THE BOTTOM LINE? Organic or not is a personal choice. If you feel that the organic farming methods are perhaps kinder, or the uncertainty about residual chemicals (antibiotics, pesticides etc.) found in some conventional milks is worrying, or you are swayed by the beneficial fat content, then go for organic milk and dairy products. If you are more interested in maximising your iodine intake (perhaps you are a vegetarian, for example, and therefore do not get it from alternative sources such as meat or fish), then maybe conventional dairy products are better for you.


Although there is still a lot of research to be done in this area, a new study has very recently been published that systematically looked at all the research on organic vs. non-organic meat (5).

It concluded that organic meat contains more of the healthy polyunsaturated fatty acids and omega-3 fats, but lower levels of saturated fats than non-organic meat. These effects, however, were relatively small, and again were likely to be due to the fact that organic animals are raised with more access to outdoor foraging and grass, rather than the more restrictive grain feeding of non-organic animals. It seems it is not just humans who are what they eat!

More research is still needed to assess whether the potentially undesirable chemicals (antibiotics, growth hormones, toxic metals and pesticides) sometimes found in conventionally raised animals, raised both for meat and for dairy production, may have a harmful impact on us. There are a lot of scare stories about, but the science hasn’t made any clear conclusions just yet.

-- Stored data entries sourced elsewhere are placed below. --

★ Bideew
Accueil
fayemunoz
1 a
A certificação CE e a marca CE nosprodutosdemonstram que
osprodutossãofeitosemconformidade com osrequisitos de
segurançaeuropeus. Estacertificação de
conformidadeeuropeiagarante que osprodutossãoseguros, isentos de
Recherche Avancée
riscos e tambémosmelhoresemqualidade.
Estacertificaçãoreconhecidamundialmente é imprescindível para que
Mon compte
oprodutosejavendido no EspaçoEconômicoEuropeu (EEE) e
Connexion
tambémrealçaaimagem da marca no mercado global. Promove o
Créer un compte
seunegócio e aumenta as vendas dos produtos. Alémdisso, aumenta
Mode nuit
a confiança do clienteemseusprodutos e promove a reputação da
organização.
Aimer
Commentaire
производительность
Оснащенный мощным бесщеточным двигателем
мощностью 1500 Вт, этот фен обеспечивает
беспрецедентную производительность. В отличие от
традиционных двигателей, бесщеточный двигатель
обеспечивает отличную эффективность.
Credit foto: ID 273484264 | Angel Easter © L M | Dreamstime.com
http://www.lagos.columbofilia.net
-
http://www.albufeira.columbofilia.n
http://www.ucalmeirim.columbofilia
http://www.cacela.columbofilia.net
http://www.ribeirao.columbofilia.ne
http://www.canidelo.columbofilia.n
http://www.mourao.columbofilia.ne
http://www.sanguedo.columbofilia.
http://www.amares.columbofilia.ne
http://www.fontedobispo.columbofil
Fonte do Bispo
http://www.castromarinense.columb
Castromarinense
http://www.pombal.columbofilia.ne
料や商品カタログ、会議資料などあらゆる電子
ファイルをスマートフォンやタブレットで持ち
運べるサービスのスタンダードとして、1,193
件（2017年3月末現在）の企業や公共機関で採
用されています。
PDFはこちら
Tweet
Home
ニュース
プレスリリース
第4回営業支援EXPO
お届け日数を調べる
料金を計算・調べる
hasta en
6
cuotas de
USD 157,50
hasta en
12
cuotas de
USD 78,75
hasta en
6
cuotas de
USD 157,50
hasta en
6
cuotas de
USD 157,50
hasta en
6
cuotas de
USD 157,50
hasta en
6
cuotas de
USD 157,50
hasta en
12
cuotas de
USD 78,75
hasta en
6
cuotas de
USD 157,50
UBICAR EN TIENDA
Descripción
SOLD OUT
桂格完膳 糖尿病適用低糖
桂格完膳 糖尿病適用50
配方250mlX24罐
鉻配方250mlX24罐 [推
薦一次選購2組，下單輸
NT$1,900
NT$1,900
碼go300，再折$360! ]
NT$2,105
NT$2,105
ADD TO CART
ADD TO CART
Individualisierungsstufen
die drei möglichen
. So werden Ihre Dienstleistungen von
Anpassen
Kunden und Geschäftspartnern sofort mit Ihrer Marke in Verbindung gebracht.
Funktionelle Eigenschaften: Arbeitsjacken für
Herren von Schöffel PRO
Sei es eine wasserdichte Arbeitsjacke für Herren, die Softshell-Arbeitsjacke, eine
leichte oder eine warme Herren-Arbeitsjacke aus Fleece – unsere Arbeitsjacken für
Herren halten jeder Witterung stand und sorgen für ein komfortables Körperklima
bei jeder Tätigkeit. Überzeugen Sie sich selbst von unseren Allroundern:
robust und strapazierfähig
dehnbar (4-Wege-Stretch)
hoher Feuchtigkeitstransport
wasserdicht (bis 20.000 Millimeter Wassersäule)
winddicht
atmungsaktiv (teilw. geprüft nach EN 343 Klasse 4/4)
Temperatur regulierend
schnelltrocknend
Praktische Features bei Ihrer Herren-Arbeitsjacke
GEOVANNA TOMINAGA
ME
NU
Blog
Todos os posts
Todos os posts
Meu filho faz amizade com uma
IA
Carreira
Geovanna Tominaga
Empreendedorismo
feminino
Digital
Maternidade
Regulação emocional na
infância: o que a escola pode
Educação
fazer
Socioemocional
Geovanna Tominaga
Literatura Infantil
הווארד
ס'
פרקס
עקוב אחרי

THE BOTTOM LINE? From a nutrition perspective, it is likely that organic meat is slightly healthier than non-organic meat. But if that is not an option for whatever reason, the next best bet is probably to look for pasture-fed, grass-fed or free-range.

Personally, I prefer to eat less meat, but buy top quality, organic meat just occasionally instead (i.e., around once a week for red meat, and once or twice a week for poultry).

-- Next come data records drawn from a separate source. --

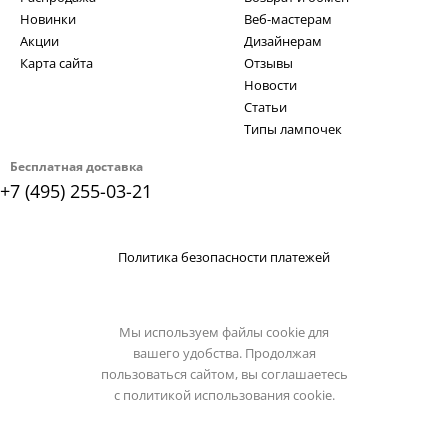
Новинки
Веб-мастерам
Акции
Дизайнерам
Карта сайта
Отзывы
Новости
Статьи
Типы лампочек
Бесплатная доставка
+7 (495) 255-03-21
Политика безопасности платежей
Мы используем файлы cookie для
вашего удобства. Продолжая
пользоваться сайтом, вы соглашаетесь
с
политикой использования cookie.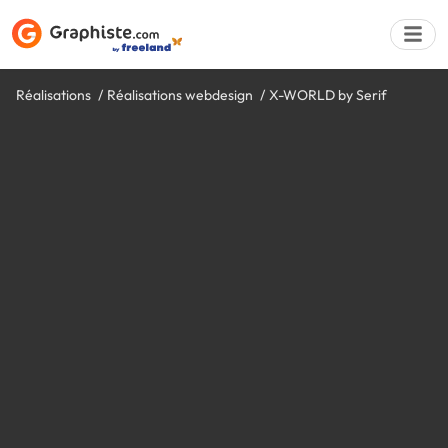
Réalisations
Réalisations webdesign
X-WORLD by Serif
Déposer une a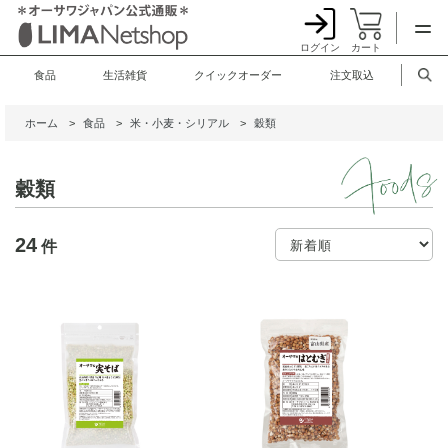
ログイン
カート
食品
生活雑貨
クイックオーダー
注文取込
ホーム
>
食品
>
米・小麦・シリアル
>
穀類
穀類
24
件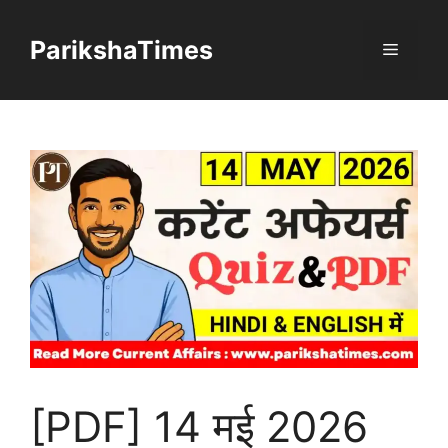
Skip
to
ParikshaTimes
Menu
content
[PDF] 14 मई 2026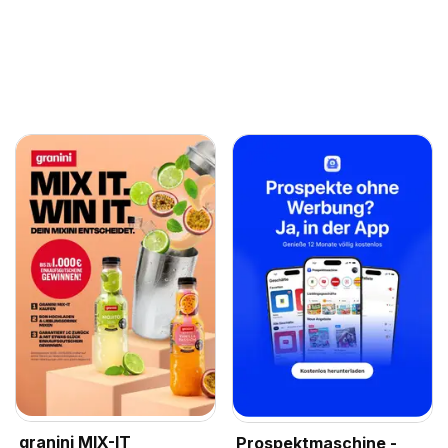
granini MIX-IT
Prospektmaschine -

(1) Barański, M., Średnicka-Tober, D., Volakakis, N., Seal, C., Sanderson, R., Stewart, G.B. and et al. (2014) ‘Higher antioxidant and lower cadmium concentrations and lower incidence of pesticide residues in organically grown crops: A systematic literature review and meta-analyses’, British Journal of Nutrition, 112(05), pp. 794–811.

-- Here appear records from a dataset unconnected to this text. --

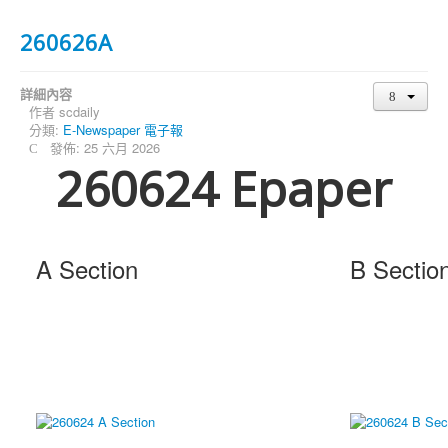
260626A
詳細內容
作者
scdaily
分類:
E-Newspaper 電子報
發佈: 25 六月 2026
260624 Epaper
A Section
B Sectio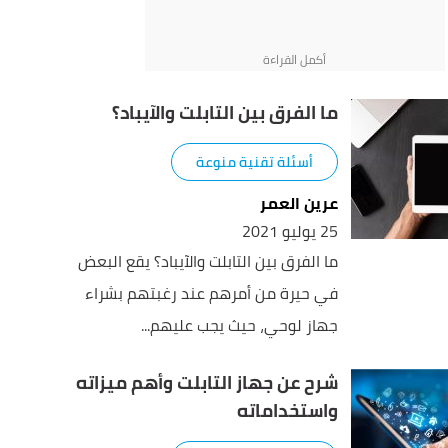
ما الفرق بين التابلت والآيباد؟
أسئلة تقنية منوعة
عرين العمر
25 يوليو 2021
ما الفرق بين التابلت والآيباد؟ يقع البعض
في حيرة من أمرهم عند رغبتهم بشراء
جهاز لوحي، حيث يجب عليهم...
شرح عن جهاز التابلت وأهم ميزاته
واستخداماته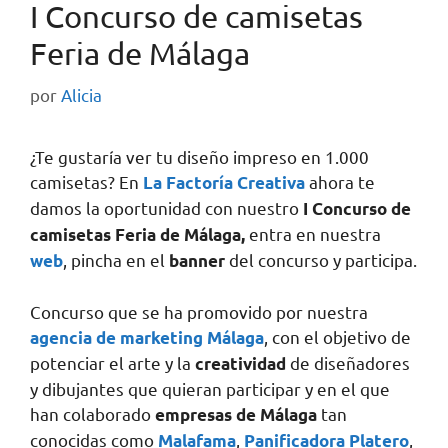
I Concurso de camisetas
Feria de Málaga
por
Alicia
¿Te gustaría ver tu diseño impreso en 1.000
camisetas? En
ahora te
La Factoría Creativa
damos la oportunidad con nuestro
I Concurso de
entra en nuestra
camisetas Feria de Málaga,
, pincha en el
del concurso y participa.
web
banner
Concurso que se ha promovido por nuestra
, con el objetivo de
agencia de marketing Málaga
potenciar el arte y la
de diseñadores
creatividad
y dibujantes que quieran participar y en el que
han colaborado
tan
empresas de Málaga
conocidas como
,
,
Malafama
Panificadora Platero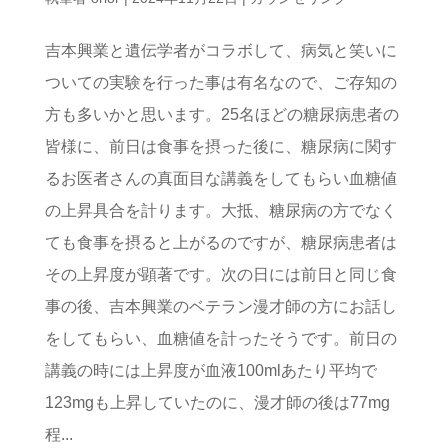
吉本興業と遺伝学者がコラボして、病気と笑いに
ついての実験を行った事は有名なので、ご存知の
方も多いかと思います。25名ほどの糖尿病患者の
皆様に、前日は食事を摂った後に、糖尿病に関す
るお医者さんの真面目な講義をしてもらい血糖値
の上昇具合を計ります。大抵、糖尿病の方でなく
ても食事を摂ると上がるのですが、糖尿病患者は
その上昇度が顕著です。次の日には前日と同じ食
事の後、吉本興業のベテラン漫才師の方にお話し
をしてもらい、血糖値を計ったそうです。前日の
講義の時には上昇度が血液100mlあたり平均で
123mgも上昇していたのに、漫才師の後は77mg
程...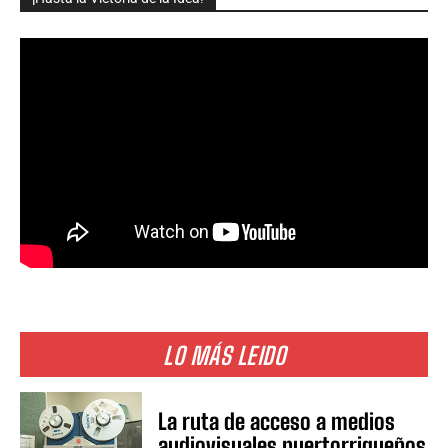
LO MÁS LEIDO
La ruta de acceso a medios
audiovisuales puertorriqueños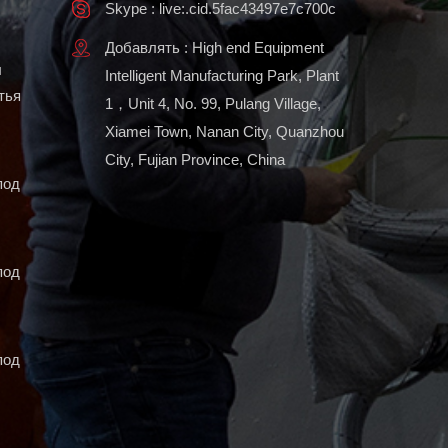
Skype : live:.cid.5fac43497e7c700c
Добавлять : High end Equipment
ы
Intelligent Manufacturing Park, Plant
тья
1，Unit 4, No. 99, Pulang Village,
Xiamei Town, Nanan City, Quanzhou
City, Fujian Province, China
под
под
под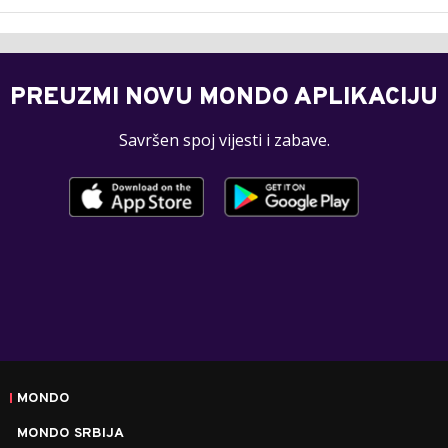
PREUZMI NOVU MONDO APLIKACIJU
Savršen spoj vijesti i zabave.
MONDO
MONDO SRBIJA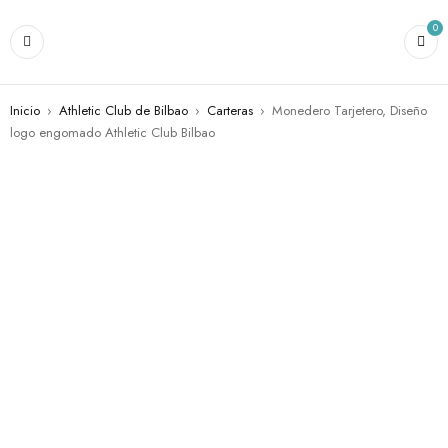
0
Inicio
›
Athletic Club de Bilbao
›
Carteras
›
Monedero Tarjetero, Diseño
logo engomado Athletic Club Bilbao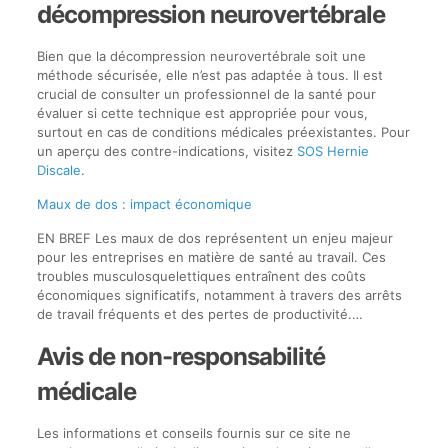
décompression neurovertébrale
Bien que la décompression neurovertébrale soit une
méthode sécurisée, elle n’est pas adaptée à tous. Il est
crucial de consulter un professionnel de la santé pour
évaluer si cette technique est appropriée pour vous,
surtout en cas de conditions médicales préexistantes. Pour
un aperçu des contre-indications, visitez
SOS Hernie
Discale
.
Maux de dos : impact économique
EN BREF Les maux de dos représentent un enjeu majeur
pour les entreprises en matière de santé au travail. Ces
troubles musculosquelettiques entraînent des coûts
économiques significatifs, notamment à travers des arrêts
de travail fréquents et des pertes de productivité.…
Avis de non-responsabilité
médicale
Les informations et conseils fournis sur ce site ne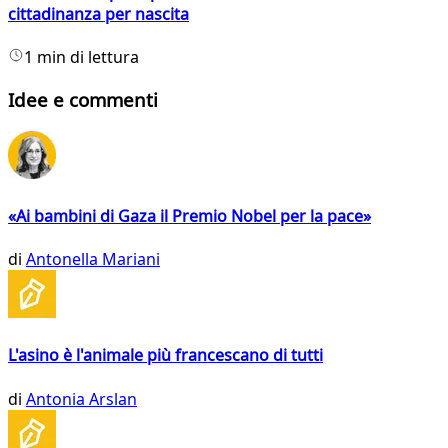
cittadinanza per nascita
1 min di lettura
Idee e commenti
«Ai bambini di Gaza il Premio Nobel per la pace»
di
Antonella Mariani
L'asino è l'animale più francescano di tutti
di
Antonia Arslan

(2) EFSA (European Food Safety Authority) (2014) The 2012 European Union report on pesticide residues in food 1. Available at: (Accessed: 16 February 2016).

(3) Srednicka-Tober, D., Baranski, M., Seal, C., Sanderson, R., Benbrook, C., Steinshamn, H. et al. (2016) Higher PUFA and omega-3 PUFA, CLA, α-tocopherol and iron, but lower iodine and selenium concentrations in organic milk: A Systematic Literature Review and Meta- and Redundancy Analyses. British Journal of Nutrition. In press – Feb 2016.

(4) The Soil Association (2016) Organic vs Non-organic: A new evaluation of nutritional differences: Milk. Available at: (Accessed: 16 February 2016).

(5) Srednicka-Tober, D., Baranski, M., Sea, C., Sanderson, R., Benbrook, C., Steinshamn, H. et al. (2016) Composition differences between organic and conventional meat; a systematic literature review and meta-analysis. British Journal of Nutrition. In press – Feb 2016.